Lompat ke isi utama

Berita

Ketua Bawaslu Kabupaten Pekalongan Hadiri Rapat Koordinasi Lintas Sektoral Pengamanan Pilkada 2024

Ketua Bawaslu Kabupaten Pekalongan, Mohamad Tohir

Ketua Bawaslu Kabupaten Pekalongan, Mohamad Tohir, menjadi narasumber dalam kegiatan Rapat Koordinasi Lintas Sektoral Operasi Mantap Praja Candi Tahun 2024-2025, yang digelar di Aula Mapolres Pekalongan pada tanggal 19 Agustus 2024.

KAJEN- Ketua Bawaslu Kabupaten Pekalongan, Mohamad Tohir, menjadi narasumber dalam kegiatan Rapat Koordinasi Lintas Sektoral Operasi Mantap Praja Candi Tahun 2024-2025, yang digelar di Aula Mapolres Pekalongan pada tanggal 19 Agustus 2024. Acara ini bertujuan untuk membahas persiapan pengamanan Pilkada 2024 di wilayah Kabupaten Pekalongan.

Dalam sambutannya, Mohamad Tohir menekankan pentingnya peran Bawaslu dalam menjaga integritas dan keadilan pemilihan. "Bawaslu bertugas untuk memastikan seluruh tahapan pemilihan berjalan sesuai dengan aturan, serta menjaga netralitas dari seluruh pihak terkait, termasuk Aparatur Sipil Negara (ASN), TNI, dan Polri," ujarnya.

Tohir juga menjelaskan bahwa Bawaslu Kabupaten Pekalongan telah melakukan berbagai langkah strategis dalam menghadapi Pilkada 2024, termasuk pembentukan pengawas adhoc sebanyak 342 orang yang terdiri dari 57 Panwaslu Kecamatan dan 285 Panwaslu Kelurahan/Desa.

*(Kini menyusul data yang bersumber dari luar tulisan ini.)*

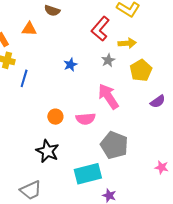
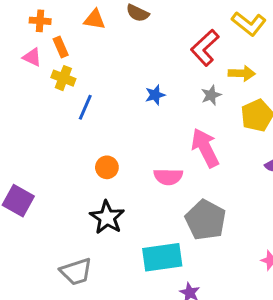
orange triangle: (29, 29) -> (95, 19), moved
orange circle: (55, 117) -> (107, 167), moved

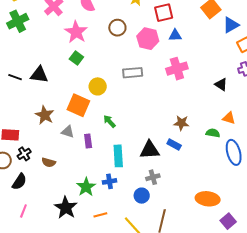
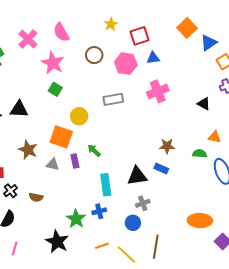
purple rectangle: (88, 141) -> (75, 161), moved
orange line: (100, 215) -> (102, 246), moved

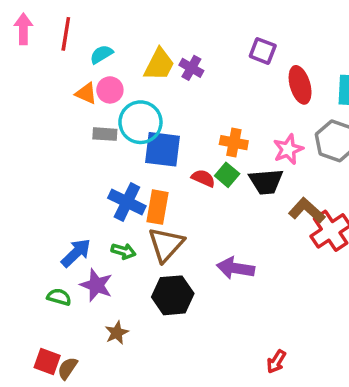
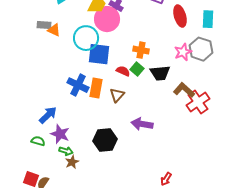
pink circle: (110, 90) -> (107, 19), moved, size x1.6
orange triangle: (86, 93) -> (54, 30), moved
gray rectangle: (105, 134) -> (44, 25), moved
pink star: (288, 149) -> (183, 52), moved
brown triangle: (166, 244) -> (117, 95), moved, size x0.7
green arrow: (124, 251) -> (66, 151), moved

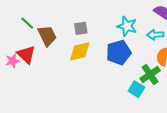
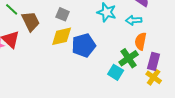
gray square: (81, 28) -> (63, 14), turned 32
blue pentagon: (119, 52) -> (84, 45), moved

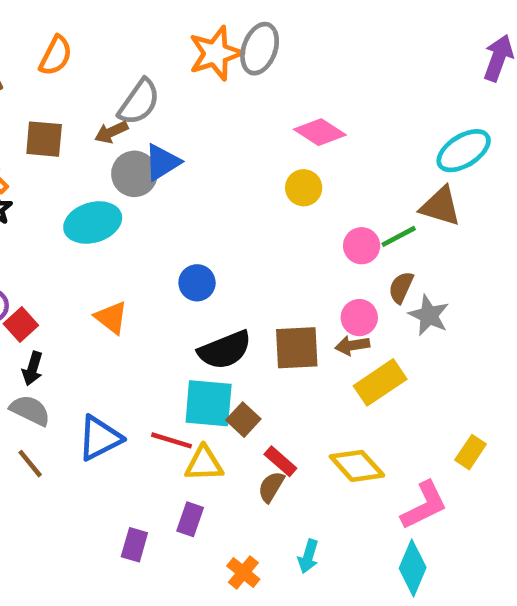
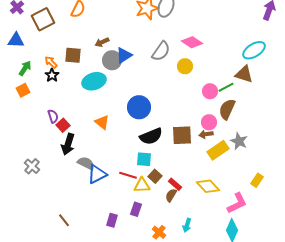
gray semicircle: (139, 102) -> (161, 51), moved
brown square: (44, 139) -> (73, 55), moved
blue circle: (197, 283) -> (139, 107), size x1.5
brown semicircle: (401, 287) -> (227, 109), size x1.5
gray star: (429, 315) -> (239, 141), moved
black arrow: (32, 369) -> (68, 144), size x1.5
cyan square: (209, 403) -> (144, 159), size x0.7
gray semicircle: (30, 410) -> (86, 163), moved
brown square: (243, 420) -> (155, 176), moved
brown line: (30, 464) -> (64, 220), moved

Pembentukan pengawas ini diharapkan dapat membantu mengawasi jalannya tahapan pemilihan di seluruh wilayah Kabupaten Pekalongan.

Lebih lanjut, Tohir memaparkan tantangan dan potensi kerawanan dalam Pilkada 2024. Berdasarkan data yang dihimpun dari Indeks Kerawanan Pemilu (IKP) 2024, kerawanan pada Pilkada di Kabupaten Pekalongan tergolong dalam kategori sedang, terutama terkait hak memilih dan netralitas aparatur pemerintah. Dalam aspek hak memilih, masalah yang kerap muncul adalah pemilih yang memenuhi syarat namun tidak terdaftar dalam daftar pemilih, serta pemilih yang tidak memenuhi syarat namun tercatat sebagai pemilih.

Bawaslu Kabupaten Pekalongan juga menyiapkan langkah-langkah antisipatif untuk mengatasi potensi kerawanan ini. Beberapa langkah pencegahan yang dilakukan antara lain sosialisasi kepada masyarakat terkait pentingnya partisipasi dalam pengawasan pemilu, koordinasi dengan pihak terkait untuk menjaga netralitas aparatur pemerintah, serta imbauan langsung kepada penyelenggara pemilu.

Sebagai penutup, Mohamad Tohir menegaskan bahwa Bawaslu siap bekerja sama dengan seluruh pihak, termasuk Polri, dalam menjaga kondusivitas Pilkada 2024. "Bersama rakyat, awasi pemilu. Bersama Bawaslu, tegakkan keadilan pemilu," pungkasnya.

Kegiatan ini dihadiri oleh berbagai pihak lintas sektoral, termasuk jajaran kepolisian, TNI, serta perwakilan dari pemerintah daerah dan partai politik. Dengan adanya rapat koordinasi ini, diharapkan sinergi antar lembaga dapat terjaga untuk menciptakan Pilkada yang aman, damai, dan demokratis di Kabupaten Pekalongan.